Files
fpc-msgbase/docs/architecture.md
Ken Johnson e876d98b83 0.3.5: ma.kludge shared helper, INTL/FMPT/TOPT, area auto-pop, list helpers, PKT polish
Five consumer-feedback items, one milestone:

(1) Shared FTSC kludge plumbing in src/ma.kludge.pas

  ParseKludgeLine, SplitKludgeBlob, BuildKludgePrefix,
  BuildKludgeSuffix.  Single source of truth for kludge naming,
  INTL/FMPT/TOPT recognition, and the kludge.<lowername>
  forward-compat passthrough.  Eliminates the four near-identical
  parsers MSG/PKT/Squish were carrying; JAM's FTSKLUDGE subfield
  walking also routes through ParseKludgeLine so its unknown
  kludges land in the same `kludge.<name>` slot as the others.
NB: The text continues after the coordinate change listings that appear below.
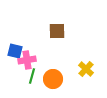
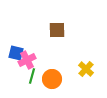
brown square: moved 1 px up
blue square: moved 1 px right, 2 px down
pink cross: rotated 18 degrees counterclockwise
orange circle: moved 1 px left
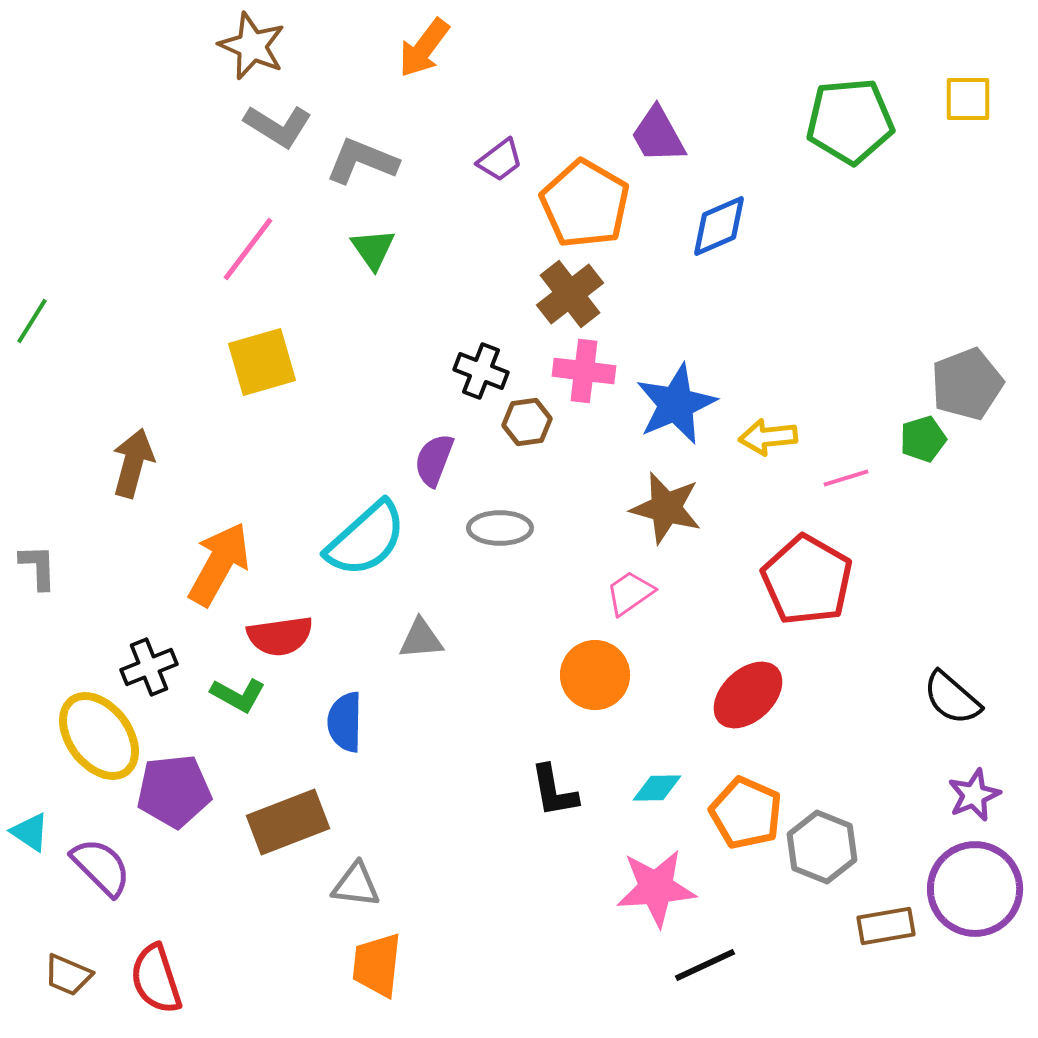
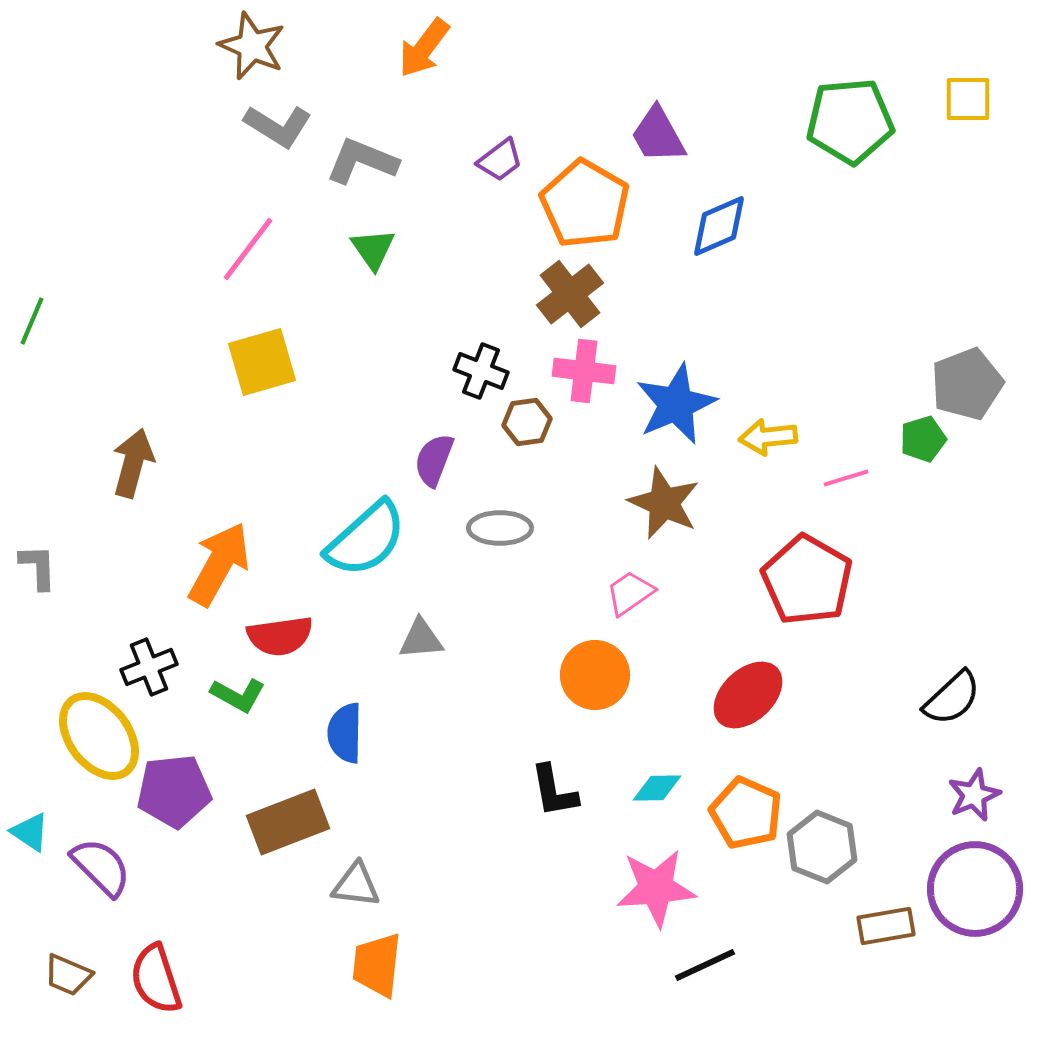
green line at (32, 321): rotated 9 degrees counterclockwise
brown star at (666, 508): moved 2 px left, 5 px up; rotated 10 degrees clockwise
black semicircle at (952, 698): rotated 84 degrees counterclockwise
blue semicircle at (345, 722): moved 11 px down
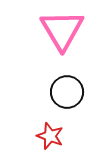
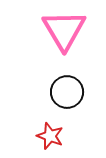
pink triangle: moved 2 px right
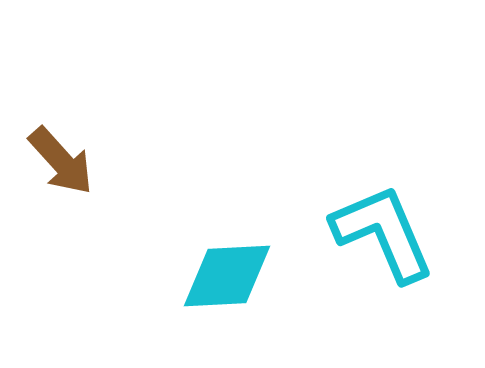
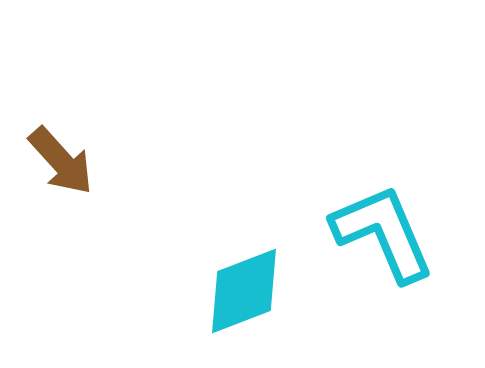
cyan diamond: moved 17 px right, 15 px down; rotated 18 degrees counterclockwise
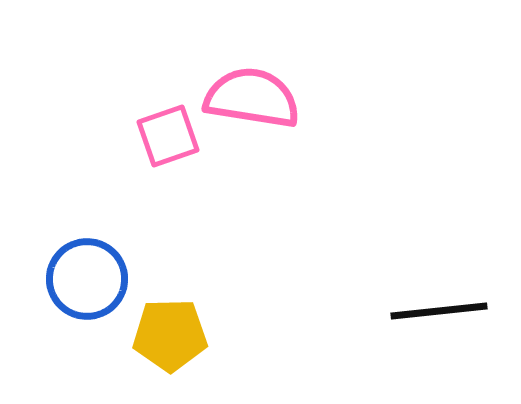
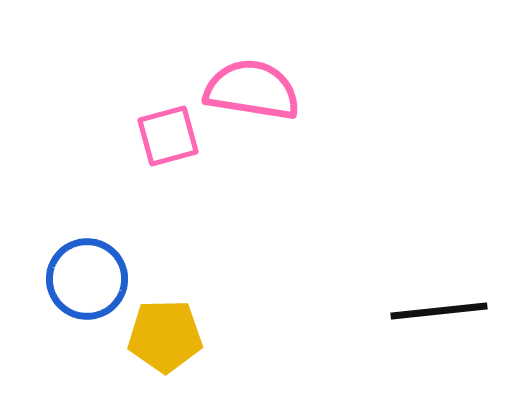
pink semicircle: moved 8 px up
pink square: rotated 4 degrees clockwise
yellow pentagon: moved 5 px left, 1 px down
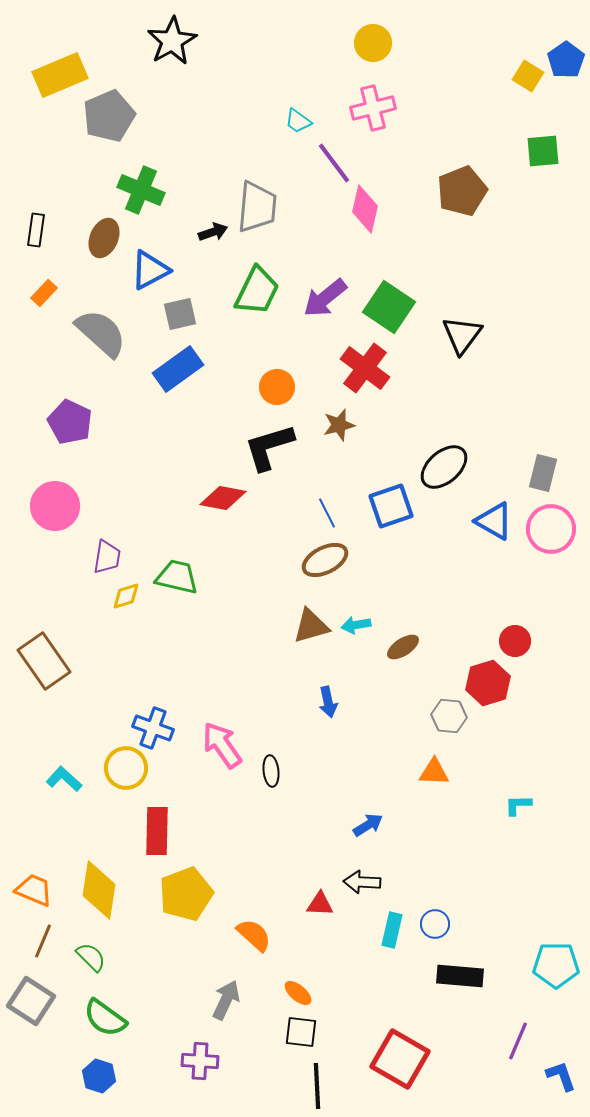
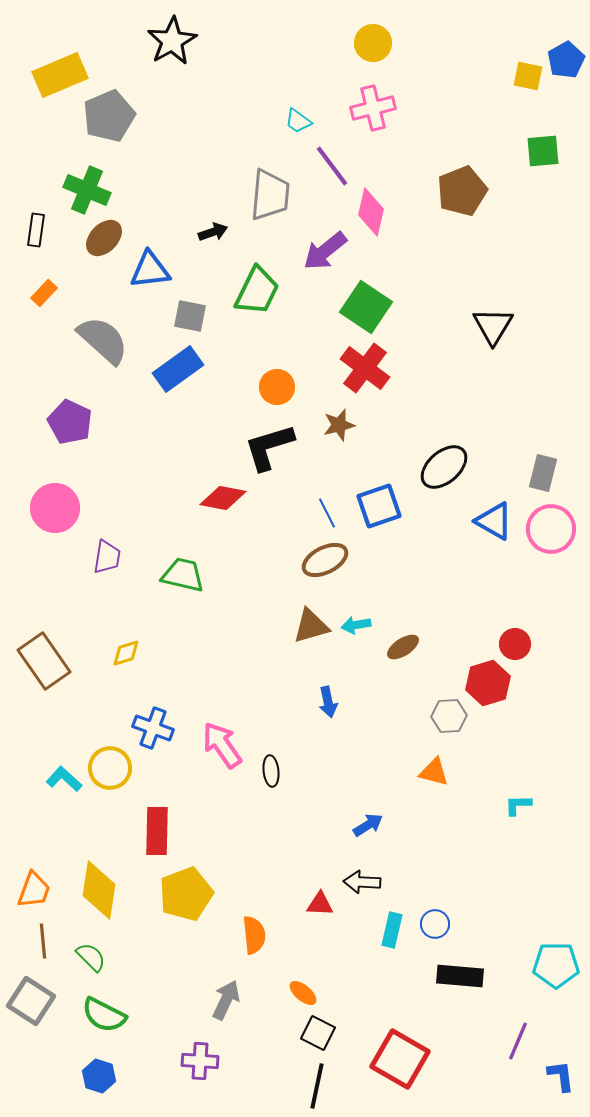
blue pentagon at (566, 60): rotated 6 degrees clockwise
yellow square at (528, 76): rotated 20 degrees counterclockwise
purple line at (334, 163): moved 2 px left, 3 px down
green cross at (141, 190): moved 54 px left
gray trapezoid at (257, 207): moved 13 px right, 12 px up
pink diamond at (365, 209): moved 6 px right, 3 px down
brown ellipse at (104, 238): rotated 21 degrees clockwise
blue triangle at (150, 270): rotated 21 degrees clockwise
purple arrow at (325, 298): moved 47 px up
green square at (389, 307): moved 23 px left
gray square at (180, 314): moved 10 px right, 2 px down; rotated 24 degrees clockwise
gray semicircle at (101, 333): moved 2 px right, 7 px down
black triangle at (462, 335): moved 31 px right, 9 px up; rotated 6 degrees counterclockwise
pink circle at (55, 506): moved 2 px down
blue square at (391, 506): moved 12 px left
green trapezoid at (177, 577): moved 6 px right, 2 px up
yellow diamond at (126, 596): moved 57 px down
red circle at (515, 641): moved 3 px down
gray hexagon at (449, 716): rotated 8 degrees counterclockwise
yellow circle at (126, 768): moved 16 px left
orange triangle at (434, 772): rotated 12 degrees clockwise
orange trapezoid at (34, 890): rotated 87 degrees clockwise
orange semicircle at (254, 935): rotated 42 degrees clockwise
brown line at (43, 941): rotated 28 degrees counterclockwise
orange ellipse at (298, 993): moved 5 px right
green semicircle at (105, 1018): moved 1 px left, 3 px up; rotated 9 degrees counterclockwise
black square at (301, 1032): moved 17 px right, 1 px down; rotated 20 degrees clockwise
blue L-shape at (561, 1076): rotated 12 degrees clockwise
black line at (317, 1086): rotated 15 degrees clockwise
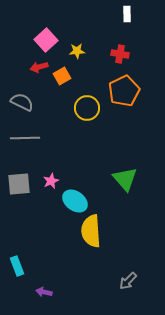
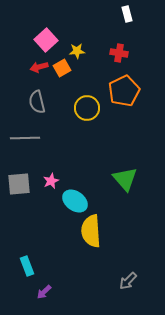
white rectangle: rotated 14 degrees counterclockwise
red cross: moved 1 px left, 1 px up
orange square: moved 8 px up
gray semicircle: moved 15 px right; rotated 130 degrees counterclockwise
cyan rectangle: moved 10 px right
purple arrow: rotated 56 degrees counterclockwise
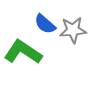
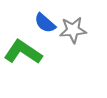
blue semicircle: moved 1 px up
  Bug fix folded in: the parser previously split kludge name from
  value at the first ':' it found, which broke INTL (the value
  contains an FTN address with ':' in it).  Now picks the earlier
  of space and colon, which handles both colon-form ("MSGID: foo")
  and space-form ("INTL <to> <from>") kludges correctly.

(2) INTL / FMPT / TOPT slots in attributes registry

  FSC-4008 cross-zone routing kludges every netmail tosser carries.
  Added to JAM/Squish/MSG/PKT capability lists, parsed natively,
  emitted on Write.  Round-trip covered by tests.

(3) Unified `kludge.*` namespace for unknown FTSC kludges

  Squish's `squish.kludge.<name>`, MSG's `msg.kludge.<name>`, and
  PKT's `pkt.kludge.<name>` all collapse to plain `kludge.<name>`.
  Consumers find passthrough kludges without switching on format.
  JAM's numeric `jam.subfield.<id>` stays — those are JAM-specific
  binary subfields, not FTSC-form kludges.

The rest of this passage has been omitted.